Et comme tous les hommes en âge de se battre n'ont plus le droit de quitter le pays, Kalush Orchestra a du obtenir une autorisation spéciale du gouvernement pour voyager en Italie, à Turin, pour le concours. Avec obligation de rentrer en Ukraine dès le lendemain de la finale.
Une compétition politique
L'Union européenne de radio‑télévision (UER), organisatrice de cet événement hors norme doit repréciser tous les ans qu'il est "un organisme apolitique". Mais l'Eurovision reste rarement en marge des grands bouleversements du monde. En 1975, la Grèce a par exemple refusé de participer pour protester contre l’invasion de Chypre par la Turquie. En 1992, Totto Cutugno a chanté le titre Ensemble (Insieme), appel à une Europe unie face à la guerre en Yougoslavie. Et en 2014, il y a eu dans le public des sifflets contre la Russie qui venait d'annexer la péninsule de Crimée.
Cette année, la dimension émotionnelle évidemment va peser lourd en finale face aux 24 autres candidats (les pays qui contribuent financièrement le plus à l'organisation de l'Eurovision, France, Allemagne, Espagne, Italie et Royaume-Uni, sont qualifiés d'office). Le soutien du public, qui s'est fendu d'une standing ovation lors de la demi-finale, ne signifie pas pour autant que le groupe ukrainien gagnera. Il faut voir aussi ce que dit le jury de professionnels sur les qualités intrinsèques de la chanson. La contribution ukrainienne est solide mais il y en a d'autres. Les premiers commentaires mardi 10 mai au soir étaient plutôt positifs – sans être d'un enthousiasme délirant.
Pour certains internautes en tout cas, "le Top 5 en finale" semble quasi assuré. L'Ukraine a déjà gagné deux fois l'eurovision, en 2004 et en 2016 (deux ans après l'annexion de la péninsule de Crimée par la Russie). Cette année, peu importe au fond qu'elle finisse à la première place... Car l'Eurovision reste une arme de communication redoutable.

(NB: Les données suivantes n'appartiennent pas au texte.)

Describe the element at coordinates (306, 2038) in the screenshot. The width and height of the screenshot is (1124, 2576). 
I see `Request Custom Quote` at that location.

Depuis sa création en 1956, elle a cessé d'être considérée comme un concept ringard pour devenir l'émission la plus vue au monde après la finale de la Coupe du monde de football. 183 millions de téléspectateurs pour l'édition 2021. Le simple fait d'y participer et de profiter de cette formidable caisse de résonance est déjà une victoire. Et si jamais l'Ukraine gagne, ce sera à elle d'accueillir le concours en 2023. Dans un pays en paix ?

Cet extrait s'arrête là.